Il faut imaginer de développer ses films selon le procédé C41, soit trois bains successifs à 37,8 degrés ne supportant pas une variation de température de plus ou moins 0,2 degré, puis les sécher sur un V060 gîté et lancé à pleine vitesse dans la soute à voile trempée, et devant être totalement obscure. C’est justement ce que fait Rick Tomlinson quand il n’est pas sur le pont « À l’époque, pour des questions d’équité entre ceux qui avaient décidé ou pas d’avoir un media man à bord, il fallait choisir entre le matériel photo et vidéo ou alors l’équivalent du poids du matériel sous forme de gueuses de plomb. La plupart des membres de l’équipage préféraient le plomb ! Mais notre navigateur Marcel Van Triest et moi-même avons poussé pour embarquer ce matériel. » Sur Intrum Justitia, Knut Frostad, le benjamin de l’équipage est Norvégien, double sélectionné olympique. Quelques années plus tard et après quatre participations comme équipier, chef de quart puis skipper, Knut Frostad devient CEO de la Volvo Ocean Race, et décide de rendre obligatoire la présence d’un OBR sur chaque bateau. Il va diriger l’épreuve de 2008 à 2016.

Interdiction de manœuvrer !

La sélection pour embarquer comme OBR est drastique, car il faut à la fois être bon marin, résistant et agile, photographe et cameraman. Enfin il faut être à l’aise en écriture. « Même si nous sommes hors quart, on a largement de quoi s’occuper » explique Martin Keruzoré, qui était notamment à bord de Dongfeng Race Team, le bateau vainqueur de la dernière édition 2017-18. « Chaque jour – et c’est la chose la plus importante – on doit raconter une petite histoire et envoyer à l’organisation, un petit sujet pré-monté par satellite, ainsi que huit à dix photos, plus prévoir un direct avec le skipper ou un équipier » Ce n’est pas tout. L’OBR participe à la vie du bord pour les tâches ingrates. « On doit nettoyer le bateau comme les autres, écoper, préparer les repas, matosser (déplacer au vent) mais uniquement nos propres affaires car on ne doit pas aider, pas toucher un bout, pas une manivelle. On ne doit participer à aucune manœuvre. En fait, nous sommes un peu comme un « boulet » à bord. Il faut donc rester discret, ne pas gêner, mais si on propose une tasse de café la nuit à l’un des gars, c’est généralement apprécié. Il faut donc mettre du sien, s’intégrer et gagner la confiance de l’équipage »
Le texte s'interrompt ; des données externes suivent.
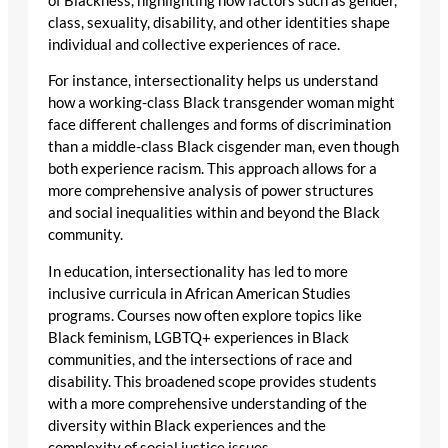
of Blackness, highlighting how factors such as gender,
class, sexuality, disability, and other identities shape
individual and collective experiences of race.
For instance, intersectionality helps us understand
how a working-class Black transgender woman might
face different challenges and forms of discrimination
than a middle-class Black cisgender man, even though
both experience racism. This approach allows for a
more comprehensive analysis of power structures
and social inequalities within and beyond the Black
community.
In education, intersectionality has led to more
inclusive curricula in African American Studies
programs. Courses now often explore topics like
Black feminism, LGBTQ+ experiences in Black
communities, and the intersections of race and
disability. This broadened scope provides students
with a more comprehensive understanding of the
diversity within Black experiences and the
complexity of social justice issues.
L’on va ajouter qu’il ne faut pas souffrir de naupathie, être gainé et souple comme un félin pour se glisser à l’arrière de la cellule de vie, et entretenir ce matériel qui n’aime toujours pas l’eau et le sel… Comme les régatiers, les meilleurs OBR ont vite été repérés. C’est le cas du Français Yann Riou, ancien coureur au large et membre notamment de la cellule performance dans l’équipe de Groupama dans les années 2010, considéré depuis ses trois participations à la Volvo Ocean Race, comme totalement incontournable, outre sa spécialité comme pilote de drone. Et si pour un ou une jeune passionné(e) de course et d’images embarquer sur The Ocean Race et un IMOCA pour la prochaine édition, est un privilège et une fantastique opportunité, il faudra avoir le cœur bien accroché compte-tenu des performances ahurissantes des derniers foilers.